The injured boys would be patched up and essentially patted on their butt as they were thrown back out into the world to go about the business of being little boys. Most of the time, the little girls would be attended to and warned not to engage in the activity that caused the injury. This was, of course, not the case every time—but the study proved that girls were four times more likely to be warned than boys.
The problem with the way we, as a society, continually socialize girls to be afraid, to need assistance, and discourage them to engage in risky play, seems obvious.
We are perpetuating an endless cycle of deference and inferiority in females and doing them a grave disservice. This becomes all too clear when we watch our daughters enter adulthood ill-prepared for the sort of risk-taking that generally results in successful advancement in the workplace or in entrepreneurial situations.
Here’s what we can do:
Watch our language
As much as it is instinctual to run behind a wild and carefree three-year-old girl warning, “Be Careful!”—we really should not do this. It’s okay to replace those concerns with, “Focus on what you’re doing” or, “You got this!” But I, for one, have put a moratorium on the “frantic parent semantics.”
I’ve found that it is natural that little girls and boys fall down, get hurt, cry, and move on—whether we are filling their heads with unhelpful words or not. So, I allow them to engage in risky playground behavior without all the verbal negativity.
Be mindful in our actions
My little girls need to be held and consoled when they get hurt, but they don’t need wholesale protection from anything and everything that might hurt them.
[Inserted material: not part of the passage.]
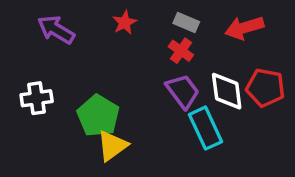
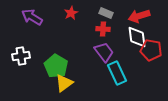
red cross: (181, 51) -> (103, 29), turned -32
white diamond: (227, 91) -> (137, 37), moved

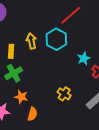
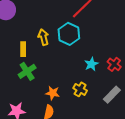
cyan star: (84, 58) -> (91, 64), moved
orange star: (21, 97) -> (53, 93), moved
They are so much better off when they are attended to and allowed to get back to what they were doing—same as the boys in that emergency room study.
Reinforce their courage
Most little girls are resilient and courageous right out of the gate and it is the myopic beliefs of society at large that gradually take that away from them. As a father, I have the opportunity to counteract those poorly designed social constructs by congratulating my girls whenever they stand up to danger (within reason).
A lot of this stuff, I realize, almost seems counterintuitive for dads. We have been programmed to protect our little girls with every sinew in our bodies. However, it really pays to push against gravity in this case.
Take a look around. In this world we live in, we have no choice but to do everything in our power to raise badass little girls to become badass young women.